C’est un peu par hasard, en 1987, que Francine Shapiro a découvert l’EMDR alors qu’elle se promenait dans un parc. Elle opérait alors des mouvements avec ses yeux (Shapiro, 1989) et observa que les pensées négatives qui étaient alors les siennes semblaient évoluer et se transformer. Ce n’était bien entendu pas les souvenirs ou les pensées qui disparaissaient de la conscience, mais leur charge négative qui commençait à s’atténuer jusqu’à disparaître totalement.

Stupéfaite par cette sensation qui n’était pas encore une découverte, Shapiro (1989) poursuivit cette expérience en réactivant en mémoire certains mauvais souvenirs en s’imposant en contingence des mouvements rapides des yeux de la droite vers la gauche ou en diagonale. Elle proposa par la suite à des amis et autres collègues de s’adonner à la même situation afin de confirmer ce qu’elle-même avait ressenti.

Elle demandait ainsi aux volontaires sur quel aspect de leur vie passé ils souhaitaient travailler. Il ne s’agissait pas de souvenirs pathologiques, mais plutôt de dimensions du passé (brimades, humiliations…) qui aujourd’hui encore pouvaient les perturber dans leur vie d’adulte, sans que pour autant cela constitue un handicap à vivre.
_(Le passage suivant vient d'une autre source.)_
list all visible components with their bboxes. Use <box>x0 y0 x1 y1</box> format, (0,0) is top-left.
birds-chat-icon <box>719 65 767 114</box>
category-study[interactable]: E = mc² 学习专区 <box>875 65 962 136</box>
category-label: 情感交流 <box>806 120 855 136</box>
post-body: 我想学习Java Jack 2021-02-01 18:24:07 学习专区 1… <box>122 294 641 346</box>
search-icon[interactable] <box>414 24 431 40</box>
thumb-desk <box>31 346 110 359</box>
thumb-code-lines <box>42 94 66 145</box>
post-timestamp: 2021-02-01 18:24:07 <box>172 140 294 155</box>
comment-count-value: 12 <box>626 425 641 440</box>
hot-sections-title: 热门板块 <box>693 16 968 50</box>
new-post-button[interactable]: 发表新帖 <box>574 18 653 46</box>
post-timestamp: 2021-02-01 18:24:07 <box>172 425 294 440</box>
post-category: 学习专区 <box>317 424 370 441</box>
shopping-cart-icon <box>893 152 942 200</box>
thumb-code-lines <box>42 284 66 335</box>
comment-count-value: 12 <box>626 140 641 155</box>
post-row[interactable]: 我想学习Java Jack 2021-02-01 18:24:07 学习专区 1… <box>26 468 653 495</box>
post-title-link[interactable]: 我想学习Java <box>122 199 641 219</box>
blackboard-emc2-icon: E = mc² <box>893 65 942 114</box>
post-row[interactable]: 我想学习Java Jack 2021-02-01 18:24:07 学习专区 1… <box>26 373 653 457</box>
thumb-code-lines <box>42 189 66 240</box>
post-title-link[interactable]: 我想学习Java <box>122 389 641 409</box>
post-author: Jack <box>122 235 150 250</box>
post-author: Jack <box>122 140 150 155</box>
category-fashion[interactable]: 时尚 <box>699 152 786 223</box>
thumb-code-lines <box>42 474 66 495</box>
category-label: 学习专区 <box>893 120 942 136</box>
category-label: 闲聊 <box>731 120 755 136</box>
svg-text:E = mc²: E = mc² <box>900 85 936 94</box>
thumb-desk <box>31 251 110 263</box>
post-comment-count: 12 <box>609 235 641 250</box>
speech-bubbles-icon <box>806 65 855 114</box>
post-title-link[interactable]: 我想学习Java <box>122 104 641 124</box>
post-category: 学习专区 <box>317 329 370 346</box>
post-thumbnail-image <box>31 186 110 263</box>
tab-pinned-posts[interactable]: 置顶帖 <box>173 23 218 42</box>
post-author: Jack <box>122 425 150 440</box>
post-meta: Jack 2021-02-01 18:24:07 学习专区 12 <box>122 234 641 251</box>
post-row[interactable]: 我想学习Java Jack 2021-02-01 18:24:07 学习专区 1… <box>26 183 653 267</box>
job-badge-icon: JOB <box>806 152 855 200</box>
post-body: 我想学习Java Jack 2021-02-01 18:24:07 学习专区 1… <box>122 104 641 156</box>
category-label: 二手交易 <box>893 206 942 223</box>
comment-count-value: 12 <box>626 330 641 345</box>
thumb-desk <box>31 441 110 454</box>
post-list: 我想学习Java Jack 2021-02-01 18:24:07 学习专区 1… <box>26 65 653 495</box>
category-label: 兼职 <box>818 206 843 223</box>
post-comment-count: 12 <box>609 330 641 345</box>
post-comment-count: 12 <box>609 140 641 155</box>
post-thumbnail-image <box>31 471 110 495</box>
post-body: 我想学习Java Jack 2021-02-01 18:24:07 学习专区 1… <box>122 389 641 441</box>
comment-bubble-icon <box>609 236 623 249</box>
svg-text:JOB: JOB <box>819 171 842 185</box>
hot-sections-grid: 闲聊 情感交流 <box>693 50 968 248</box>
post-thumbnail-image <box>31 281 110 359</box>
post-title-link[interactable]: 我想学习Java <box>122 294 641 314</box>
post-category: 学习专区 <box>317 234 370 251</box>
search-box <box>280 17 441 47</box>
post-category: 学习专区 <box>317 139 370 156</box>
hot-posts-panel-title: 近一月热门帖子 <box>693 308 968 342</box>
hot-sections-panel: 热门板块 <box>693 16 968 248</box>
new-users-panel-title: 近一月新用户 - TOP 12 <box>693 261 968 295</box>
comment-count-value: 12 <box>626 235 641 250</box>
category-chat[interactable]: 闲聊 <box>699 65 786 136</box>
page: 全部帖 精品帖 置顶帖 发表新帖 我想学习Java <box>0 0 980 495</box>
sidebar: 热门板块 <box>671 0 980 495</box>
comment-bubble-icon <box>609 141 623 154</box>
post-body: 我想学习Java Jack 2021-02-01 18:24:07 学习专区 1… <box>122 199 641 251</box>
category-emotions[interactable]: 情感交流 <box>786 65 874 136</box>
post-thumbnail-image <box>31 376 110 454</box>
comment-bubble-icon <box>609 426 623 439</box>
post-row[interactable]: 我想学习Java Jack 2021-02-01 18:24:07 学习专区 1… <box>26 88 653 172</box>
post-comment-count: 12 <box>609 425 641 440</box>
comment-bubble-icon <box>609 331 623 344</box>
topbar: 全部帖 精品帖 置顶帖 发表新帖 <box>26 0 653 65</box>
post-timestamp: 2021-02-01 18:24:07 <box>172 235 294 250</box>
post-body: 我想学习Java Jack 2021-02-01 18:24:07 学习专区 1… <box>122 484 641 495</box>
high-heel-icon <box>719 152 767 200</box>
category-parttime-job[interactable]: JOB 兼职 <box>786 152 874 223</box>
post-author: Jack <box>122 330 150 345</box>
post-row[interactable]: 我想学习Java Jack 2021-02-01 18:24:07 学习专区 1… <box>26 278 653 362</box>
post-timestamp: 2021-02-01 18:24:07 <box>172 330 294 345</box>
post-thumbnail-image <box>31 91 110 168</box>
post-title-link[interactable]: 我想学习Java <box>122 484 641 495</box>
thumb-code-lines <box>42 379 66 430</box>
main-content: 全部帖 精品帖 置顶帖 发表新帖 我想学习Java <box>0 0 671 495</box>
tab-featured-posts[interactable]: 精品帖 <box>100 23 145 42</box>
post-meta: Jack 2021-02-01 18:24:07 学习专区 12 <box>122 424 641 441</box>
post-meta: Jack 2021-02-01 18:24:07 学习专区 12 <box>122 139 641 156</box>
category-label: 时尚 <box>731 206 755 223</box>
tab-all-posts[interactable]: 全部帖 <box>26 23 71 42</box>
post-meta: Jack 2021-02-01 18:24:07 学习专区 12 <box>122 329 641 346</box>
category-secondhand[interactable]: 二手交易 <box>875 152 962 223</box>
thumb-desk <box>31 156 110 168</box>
Afin de « contrôler » la démarche, elle proposa aux sujets de faire venir pour chacun d’entre eux ce souvenir négatif tout en concentrant leur attention visuelle sur le mouvement de va-et-vient de droite à gauche que Francine Shapiro opérait avec ses doigts en prenant soin de « répliquer » ce qu’elle-même avait fait dans le parc quelque temps auparavant.

Six mois après ses premières observations empiriques et 70 sujets plus tard, Shapiro avait fait évoluer sa démarche, en essayant différents types de mouvements (plus ou moins rapides, plus ou moins amples, horizontaux et obliques), et en demandant aux sujets de se focaliser sur différents aspects des traces mnésiques du souvenir négatif. L’ensemble de ces évolutions a conduit pour tous les sujets à une réduction de la charge négative du souvenir, et surtout à une diminution sensible du niveau d’anxiété provoqué par ces mêmes souvenirs. Elle baptisa la méthode Eye Movement Desensitization (EMD).
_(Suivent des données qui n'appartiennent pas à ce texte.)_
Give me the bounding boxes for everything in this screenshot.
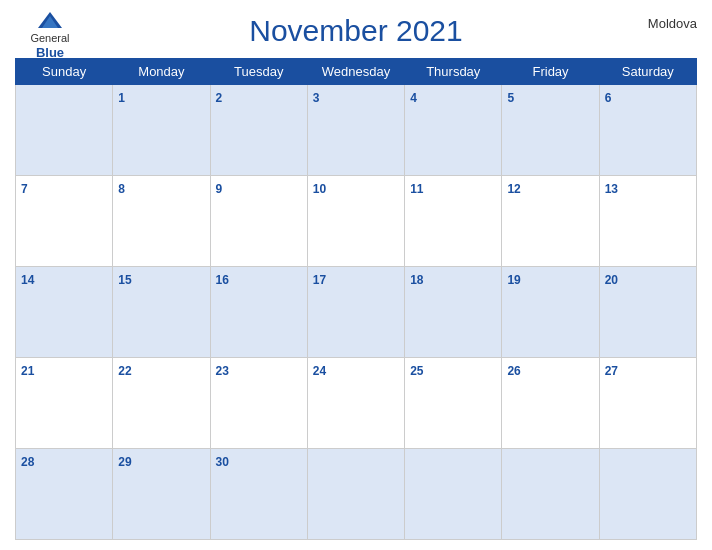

Le changement de dénomination d’EMD à EMDR (Eye Movement Desentization and Reprocessing) est intervenu en 1990, après que la démarche ait pu mettre en évidence des effets de restructuration de la mémoire, d’augmentation du sentiment d’efficacité et de contrôle des victimes, ainsi que d’un traitement plus adapté des événements traumatiques en mémoire. Depuis 1989, de nombreuses publications ont mis en évidence l’efficacité de la méthode EMDR, et en moins de dix ans la thérapie est devenue le mode de traitement psychothérapeutique du PTSD (ou ESPT : Etat de stress post-traumatique) ayant donné lieu à un grand nombre d’études.
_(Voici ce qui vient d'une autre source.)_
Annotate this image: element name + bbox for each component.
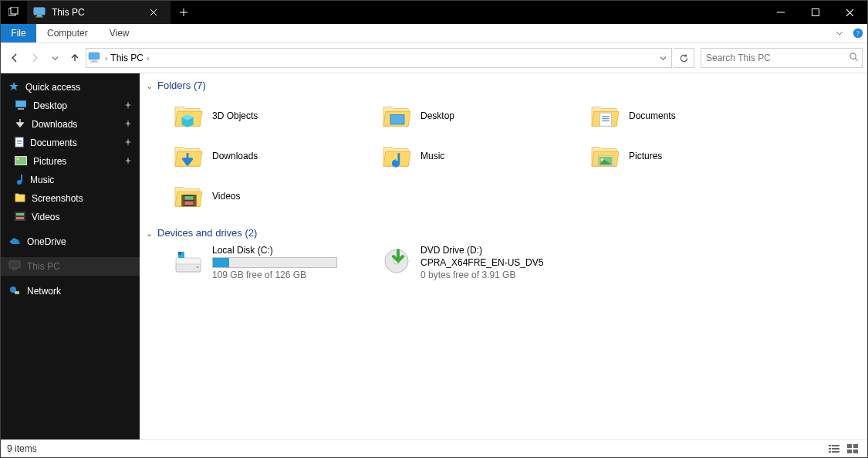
folder-label: 3D Objects [212,110,258,121]
ribbon-expand-button[interactable] [830,24,849,42]
drive-free-text: 0 bytes free of 3.91 GB [420,270,543,280]
sidebar-item-label: Downloads [32,119,77,130]
this-pc-icon [8,260,21,273]
svg-rect-46 [184,202,193,205]
breadcrumb[interactable]: › This PC › [103,53,150,63]
folder-item-pictures[interactable]: Pictures [589,137,797,175]
back-button[interactable] [5,49,24,67]
forward-button[interactable] [25,49,44,67]
svg-rect-63 [853,450,858,453]
ribbon-tab-computer[interactable]: Computer [36,24,99,42]
this-pc-icon [88,52,100,65]
svg-rect-60 [847,444,852,448]
videos-folder-icon [172,180,204,212]
group-header-folders[interactable]: ⌄ Folders (7) [141,78,867,93]
svg-point-51 [197,266,198,268]
folder-item-videos[interactable]: Videos [172,178,380,215]
svg-rect-18 [17,140,22,141]
downloads-folder-icon [172,140,204,172]
tab-close-button[interactable] [143,8,164,16]
details-view-button[interactable] [826,442,843,456]
folder-item-downloads[interactable]: Downloads [172,137,380,175]
svg-rect-3 [35,8,44,14]
svg-rect-43 [182,195,184,206]
sidebar-network[interactable]: Network [1,282,140,300]
svg-point-13 [850,53,856,59]
ribbon-tab-view[interactable]: View [99,24,140,42]
address-history-button[interactable] [656,55,670,62]
group-header-drives[interactable]: ⌄ Devices and drives (2) [141,226,867,240]
sidebar-item-label: Desktop [33,100,67,111]
sidebar-item-music[interactable]: Music [1,171,140,189]
svg-rect-22 [15,157,26,165]
tab-this-pc[interactable]: This PC [27,1,171,24]
address-bar[interactable]: › This PC › [86,48,672,68]
svg-rect-33 [390,115,404,124]
chevron-down-icon: ⌄ [146,229,153,239]
sidebar-item-videos[interactable]: Videos [1,208,140,226]
svg-rect-19 [17,141,22,142]
music-icon [15,174,24,187]
up-button[interactable] [66,49,84,67]
sidebar-quick-access[interactable]: Quick access [1,78,140,97]
navigation-bar: › This PC › [1,43,867,73]
search-icon [849,52,859,64]
svg-rect-44 [194,195,197,206]
drive-volume-label: CPRA_X64FRE_EN-US_DV5 [420,257,543,268]
svg-rect-45 [184,196,193,200]
file-menu[interactable]: File [1,24,36,42]
3d-folder-icon [172,100,204,132]
folder-icon [15,193,25,205]
svg-rect-28 [9,261,20,268]
drive-free-text: 109 GB free of 126 GB [212,270,337,280]
drive-item-local-disk-c-[interactable]: Local Disk (C:)109 GB free of 126 GB [172,245,380,280]
svg-rect-48 [176,258,201,264]
recent-locations-button[interactable] [46,49,64,67]
help-button[interactable]: ? [849,24,867,42]
sidebar-this-pc[interactable]: This PC [1,257,140,276]
breadcrumb-segment[interactable]: This PC [110,53,144,63]
svg-rect-29 [12,269,17,270]
folder-item-documents[interactable]: Documents [589,97,797,134]
sidebar-item-pictures[interactable]: Pictures [1,152,140,171]
sidebar: Quick access DesktopDownloadsDocumentsPi… [1,73,140,439]
svg-rect-55 [832,445,839,446]
svg-rect-27 [16,217,24,219]
search-input[interactable] [704,52,849,64]
refresh-button[interactable] [674,48,694,68]
drive-item-dvd-drive-d-[interactable]: DVD Drive (D:)CPRA_X64FRE_EN-US_DV50 byt… [380,245,589,280]
minimize-button[interactable] [763,1,798,24]
svg-rect-15 [16,101,25,107]
sidebar-item-label: Network [27,286,61,297]
body: Quick access DesktopDownloadsDocumentsPi… [1,73,867,439]
large-icons-view-button[interactable] [844,442,861,456]
group-title: Devices and drives (2) [157,227,257,239]
folder-item-desktop[interactable]: Desktop [380,97,589,134]
sidebar-item-screenshots[interactable]: Screenshots [1,189,140,208]
sidebar-item-desktop[interactable]: Desktop [1,97,140,115]
svg-rect-61 [853,444,858,448]
downloads-icon [15,118,25,131]
sidebar-onedrive[interactable]: OneDrive [1,232,140,251]
close-window-button[interactable] [833,1,867,24]
svg-rect-12 [90,61,98,62]
folder-label: Desktop [420,110,454,121]
drive-usage-bar [212,257,337,268]
titlebar: This PC [1,1,867,24]
svg-rect-6 [812,9,819,16]
pin-icon [124,137,132,148]
pin-icon [124,156,132,167]
folder-item-music[interactable]: Music [380,137,589,175]
svg-rect-62 [847,450,852,453]
sidebar-item-documents[interactable]: Documents [1,134,140,152]
search-box[interactable] [701,48,863,68]
maximize-button[interactable] [798,1,833,24]
new-tab-button[interactable] [171,1,197,24]
svg-rect-10 [90,53,99,59]
network-icon [8,285,21,298]
multitask-icon[interactable] [1,1,27,24]
folder-item-3d-objects[interactable]: 3D Objects [172,97,380,134]
svg-rect-50 [178,252,181,255]
sidebar-item-downloads[interactable]: Downloads [1,115,140,134]
this-pc-icon [33,7,46,18]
Il y a en effet aujourd’hui plus de publications d’études contrôlées sur le traitement de l’ESPT par la thérapie EMDR que par tout autre type d’interventions cliniques, y compris les traitements médicamenteux (cf. National Center for PTSD). Et les recommandations pour l’usage de cette approche thérapeutique ne manquent pas et proviennent des plus éminentes sociétés savantes reconnues sur le plan international quant à leurs compétences en ce qui concerne la question du syndrome de stress post-traumatique.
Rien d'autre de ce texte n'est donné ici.